Here comes the sun
THE EARTH is bathed in a constant stream of energy from the sun. This energy is responsible for moving gigantic masses of air and water around in weather systems and ocean currents, and it provides sustenance (directly or indirectly) for all life on the planet. It is so plentiful that the sunlight hitting Earth in a single hour contains more energy than humans use in a year.
Despite the amount of energy falling out of the sky, human society is still powered mostly by the burning of fossil fuels, which causes immediate environmental damage and dangerous long-term global climate change. Although we have made progress in capturing solar energy, it still meets less than one per cent of global energy consumption.
Ted Sargent thinks we can change that.
“Nature has already solved that problem with photosynthesis,” Sargent says. “Trees and plants and photosynthetic bacteria are incredibly abundant. They construct themselves using solar energy. They repair themselves using solar energy. And they capture about 10 times more energy through photosynthesis every day than humanity consumes.”

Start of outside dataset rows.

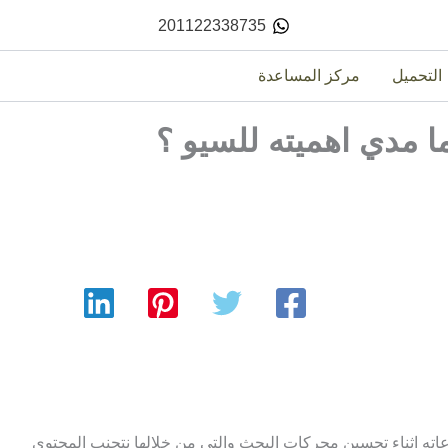
201122338735
التحميل
مركز المساعدة
ياء التي يجب مراعاته اثناء تحسين محركات البحث والتي من خلالها نتجنب المحتوى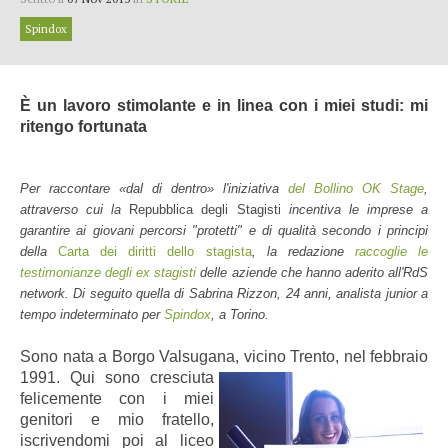
Spindox
È un lavoro stimolante e in linea con i miei studi: mi
ritengo fortunata
Per raccontare «dal di dentro» l'iniziativa
del Bollino OK Stage
,
attraverso cui la
Repubblica degli Stagisti
incentiva le imprese a
garantire ai giovani percorsi "protetti" e di qualità secondo i principi
della
Carta dei diritti dello stagista
, la redazione
raccoglie le
testimonianze degli ex stagisti
delle aziende che hanno aderito all'RdS
network. Di seguito quella di Sabrina Rizzon, 24 anni, analista junior a
tempo indeterminato per
Spindox
, a Torino.
Sono nata a Borgo Valsugana, vicino Trento,
nel febbraio
1991. Qui sono cresciuta
felicemente con i miei
genitori e mio fratello,
iscrivendomi poi al liceo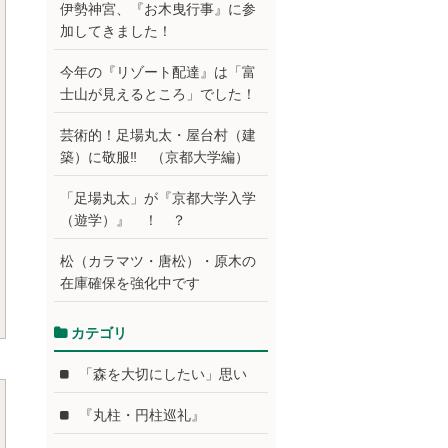
伊勢神宮、『お木曳行事』に参
加してきました！
今年の『リゾート配達』は「富
士山が見えるところ」でした！
芸術的！足場丸太・屋台村（建
築）に敬服‼ （京都大学編）
「足場丸太」が『京都大学入学
（遊学）』 ！ ？
松（カラマツ・唐松）・原木の
在庫確保を強化中です
カテゴリ
「森を大切にしたい」思い
『丸柱・円柱巡礼』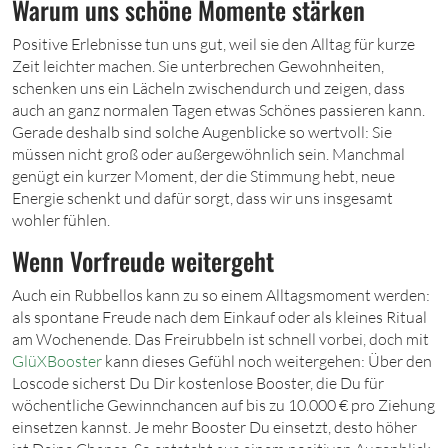
Warum uns schöne Momente stärken
Positive Erlebnisse tun uns gut, weil sie den Alltag für kurze
Zeit leichter machen. Sie unterbrechen Gewohnheiten,
schenken uns ein Lächeln zwischendurch und zeigen, dass
auch an ganz normalen Tagen etwas Schönes passieren kann.
Gerade deshalb sind solche Augenblicke so wertvoll: Sie
müssen nicht groß oder außergewöhnlich sein. Manchmal
genügt ein kurzer Moment, der die Stimmung hebt, neue
Energie schenkt und dafür sorgt, dass wir uns insgesamt
wohler fühlen.
Wenn Vorfreude weitergeht
Auch ein Rubbellos kann zu so einem Alltagsmoment werden:
als spontane Freude nach dem Einkauf oder als kleines Ritual
am Wochenende. Das Freirubbeln ist schnell vorbei, doch mit
GlüXBooster
kann dieses Gefühl noch weitergehen: Über den
Loscode sicherst Du Dir kostenlose Booster, die Du für
wöchentliche Gewinnchancen auf bis zu 10.000 € pro Ziehung
einsetzen kannst. Je mehr Booster Du einsetzt, desto höher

Sargent is an electrical engineer who studies photovoltaics at the University of Toronto. He is heading up a new program called Bio-inspired Solar Energy that is entering its startup phase at CIFAR. The program will bring together plant biologists, physicists, chemists, materials scientists and engineers who will apply the lessons of biology to solar energy technology. The goal is to create technology that will allow us to produce enough clean, cheap, carbon-neutral energy to power economic growth without damage to the environment.
“Creating sustainable energy technologies—like solar cells and strategies to generate energy from the sun and store it as fuel—is an incredibly important goal. People have been working on these problems for decades. There’s been progress, but there’s still a need for a breakthrough. We need to understand how to capture the sun’s energy on an incredibly massive scale,” Sargent says.
“This group within CIFAR seeks to bring together those two communities—the photosynthesis community and the solar energy harvesting community—and have them learn from each other and create breakthroughs from that learning.”
A matter of scale
Today, the human population of 7.1 billion people consumes 15 terawatts (trillion watts) of energy every year. By 2050 that amount is projected to double to 30 terawatts as the population grows to 9.6 billion and the standard of living rises. Today, fossil fuels are the source of 85 per cent of our energy production.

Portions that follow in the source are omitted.